**What is required:**
All of the records must come back exactly as they were given.
Content starts
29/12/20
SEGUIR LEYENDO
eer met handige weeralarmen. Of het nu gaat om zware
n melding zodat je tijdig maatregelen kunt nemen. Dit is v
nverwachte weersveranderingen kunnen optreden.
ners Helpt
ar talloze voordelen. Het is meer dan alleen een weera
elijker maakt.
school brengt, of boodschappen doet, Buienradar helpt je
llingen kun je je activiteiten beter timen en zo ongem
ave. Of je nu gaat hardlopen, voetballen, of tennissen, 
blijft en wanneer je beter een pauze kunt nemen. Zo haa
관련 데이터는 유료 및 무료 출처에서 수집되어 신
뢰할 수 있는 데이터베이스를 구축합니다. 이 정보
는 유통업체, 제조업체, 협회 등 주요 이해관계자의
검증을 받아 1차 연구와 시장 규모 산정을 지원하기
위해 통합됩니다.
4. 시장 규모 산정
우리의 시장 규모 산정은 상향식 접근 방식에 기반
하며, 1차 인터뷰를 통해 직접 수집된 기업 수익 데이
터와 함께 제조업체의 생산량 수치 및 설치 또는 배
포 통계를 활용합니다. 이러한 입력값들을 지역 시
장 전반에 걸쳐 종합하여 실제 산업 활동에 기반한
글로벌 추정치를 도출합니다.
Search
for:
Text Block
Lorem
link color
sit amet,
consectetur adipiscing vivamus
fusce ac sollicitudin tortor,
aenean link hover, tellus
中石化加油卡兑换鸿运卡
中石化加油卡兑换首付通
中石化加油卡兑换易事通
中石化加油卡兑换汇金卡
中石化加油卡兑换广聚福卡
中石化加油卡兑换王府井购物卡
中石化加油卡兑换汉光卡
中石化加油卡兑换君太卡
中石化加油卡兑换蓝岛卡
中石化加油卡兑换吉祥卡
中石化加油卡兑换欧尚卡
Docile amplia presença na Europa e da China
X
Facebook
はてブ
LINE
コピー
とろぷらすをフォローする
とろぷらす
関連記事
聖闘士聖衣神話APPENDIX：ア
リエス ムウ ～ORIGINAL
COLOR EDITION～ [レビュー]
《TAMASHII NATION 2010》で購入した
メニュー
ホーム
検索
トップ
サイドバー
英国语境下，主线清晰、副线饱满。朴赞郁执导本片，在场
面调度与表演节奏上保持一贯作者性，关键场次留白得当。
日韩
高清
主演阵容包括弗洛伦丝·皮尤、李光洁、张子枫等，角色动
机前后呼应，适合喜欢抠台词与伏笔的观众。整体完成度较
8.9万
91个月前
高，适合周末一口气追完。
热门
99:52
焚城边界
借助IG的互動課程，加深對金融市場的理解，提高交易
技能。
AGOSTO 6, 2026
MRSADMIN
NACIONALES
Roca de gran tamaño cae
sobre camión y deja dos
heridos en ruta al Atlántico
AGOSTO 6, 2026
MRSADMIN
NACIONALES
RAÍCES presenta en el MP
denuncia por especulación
Content ends
**Worked solution:**
29/12/20
SEGUIR LEYENDO
eer met handige weeralarmen. Of het nu gaat om zware
n melding zodat je tijdig maatregelen kunt nemen. Dit is v
nverwachte weersveranderingen kunnen optreden.
ners Helpt
ar talloze voordelen. Het is meer dan alleen een weera
elijker maakt.
school brengt, of boodschappen doet, Buienradar helpt je
llingen kun je je activiteiten beter timen en zo ongem
ave. Of je nu gaat hardlopen, voetballen, of tennissen, 
blijft en wanneer je beter een pauze kunt nemen. Zo haa
관련 데이터는 유료 및 무료 출처에서 수집되어 신
뢰할 수 있는 데이터베이스를 구축합니다. 이 정보
는 유통업체, 제조업체, 협회 등 주요 이해관계자의
검증을 받아 1차 연구와 시장 규모 산정을 지원하기
위해 통합됩니다.
4. 시장 규모 산정
우리의 시장 규모 산정은 상향식 접근 방식에 기반
하며, 1차 인터뷰를 통해 직접 수집된 기업 수익 데이
터와 함께 제조업체의 생산량 수치 및 설치 또는 배
포 통계를 활용합니다. 이러한 입력값들을 지역 시
장 전반에 걸쳐 종합하여 실제 산업 활동에 기반한
글로벌 추정치를 도출합니다.
Search
for:
Text Block
Lorem
link color
sit amet,
consectetur adipiscing vivamus
fusce ac sollicitudin tortor,
aenean link hover, tellus
中石化加油卡兑换鸿运卡
中石化加油卡兑换首付通
中石化加油卡兑换易事通
中石化加油卡兑换汇金卡
中石化加油卡兑换广聚福卡
中石化加油卡兑换王府井购物卡
中石化加油卡兑换汉光卡
中石化加油卡兑换君太卡
中石化加油卡兑换蓝岛卡
中石化加油卡兑换吉祥卡
中石化加油卡兑换欧尚卡
Docile amplia presença na Europa e da China
X
Facebook
はてブ
LINE
コピー
とろぷらすをフォローする
とろぷらす
関連記事
聖闘士聖衣神話APPENDIX：ア
リエス ムウ ～ORIGINAL
COLOR EDITION～ [レビュー]
《TAMASHII NATION 2010》で購入した
メニュー
ホーム
検索
トップ
サイドバー
英国语境下，主线清晰、副线饱满。朴赞郁执导本片，在场
面调度与表演节奏上保持一贯作者性，关键场次留白得当。
日韩
高清
主演阵容包括弗洛伦丝·皮尤、李光洁、张子枫等，角色动
机前后呼应，适合喜欢抠台词与伏笔的观众。整体完成度较
8.9万
91个月前
高，适合周末一口气追完。
热门
99:52
焚城边界
借助IG的互動課程，加深對金融市場的理解，提高交易
技能。
AGOSTO 6, 2026
MRSADMIN
NACIONALES
Roca de gran tamaño cae
sobre camión y deja dos
heridos en ruta al Atlántico
AGOSTO 6, 2026
MRSADMIN
NACIONALES
RAÍCES presenta en el MP
denuncia por especulación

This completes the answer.